Growing up in the Bronx in the 1980s, Alexander was encouraged to be a musician, but he also had a love of science, always asking the “why” behind things. He followed the music of rapper Rakim who advocated supreme mathematics or the knowledge of self. “Rakim rhymed about knowledge,” Alexander said. “He was rhyming about scientific concepts. It made it okay for nerds like me to be nerds.” Alexander was also inspired by Einstein who would play an instrument to free his mind when he was stuck on a scientific problem. Lastly, the works of John Coltrane, who believed in the idea that music could bend the space-time continuum, led Alexander to write his book, The Jazz of Physics. John Coltrane drew the twelve musical notes in a circle and connected them with straight lines, forming a five-pointed star. Inspired by Einstein, Coltrane put physics and geometry at the core of his music.
Alexander explained that Pythagoras created a rudimentary guitar with one string called a monochord and depending on where the fret was placed, the instrument made different notes. By using simple mathematics, Pythagoras was able to describe the basis of almost all musical scales, including the pentatonic, the Western, the chromatic, and the Arabic scales. Pythagoras observed several ratios of sound wave frequencies and the corresponding intervals between them, including 4:3 (known to musicians as the interval of a perfect fourth, or two pitches that are five semitones apart from each other) and 3:2 (a perfect fifth, seven semitones apart.

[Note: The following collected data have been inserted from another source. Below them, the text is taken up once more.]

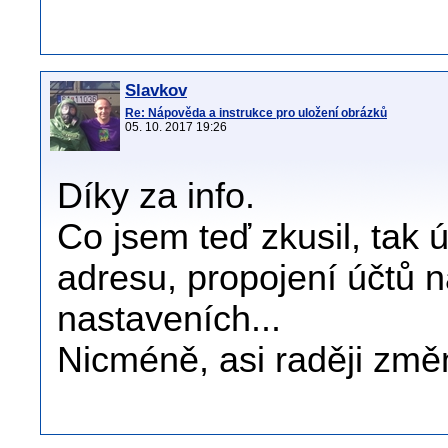
Slavkov
Re: Nápověda a instrukce pro uložení obrázků
05. 10. 2017 19:26
Díky za info.
Co jsem teď zkusil, tak 
adresu, propojení účtů n
nastaveních...
Nicméně, asi raději změn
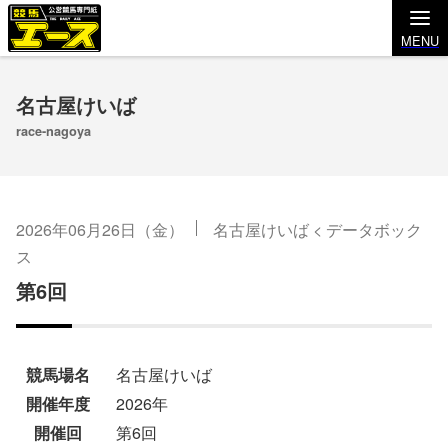
MENU
名古屋けいば
race-nagoya
2026年06月26日（金）
名古屋けいば
<
データボック
ス
第6回
競馬場名
名古屋けいば
開催年度
2026年
開催回
第6回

Pythagoras also contended that when the planets were going around they were playing musical tones and harmony which he called the music of the spheres.
From Pythagoras, Alexander discussed the influence of Johannes Kepler whose most famous accomplishment is his three laws of planetary motion which laid the foundation of celestial mechanics. Kepler discovered that planets move in elliptical orbits and at different speeds at different times, according to their distance from the sun. During this time period, scientists or “natural philosophers” had to study music theory so Kepler also plotted out the notes of the planets based on the ratios of Pythagoras which led Kepler to discover his theory. Tarantino took Kepler’s notes of Neptune and played what Neptune sounds like on her saxophone. “Music and science were always united from day one,” Alexander said. “It’s only in modern times that they have been bifurcated.”
Throughout Alexander’s explication, Tarantino played music notes and pieces of music illustrating the concepts. At the end of the assembly, Tarantino played a Charlie Parker number.
Speaking of the delineation between various disciplines, Alexander ended the assembly on this reflection. “These boundaries are man-made,” he said. “My field cosmology was a marriage of two different fields. If you have interests in different things and you’re told that there not supposed to speak to one another, go ahead and try to make that happen. Strive for mastery. It’s usually when you do that you find new pathways to actually break the rules in a way that may revolutionize the field itself.”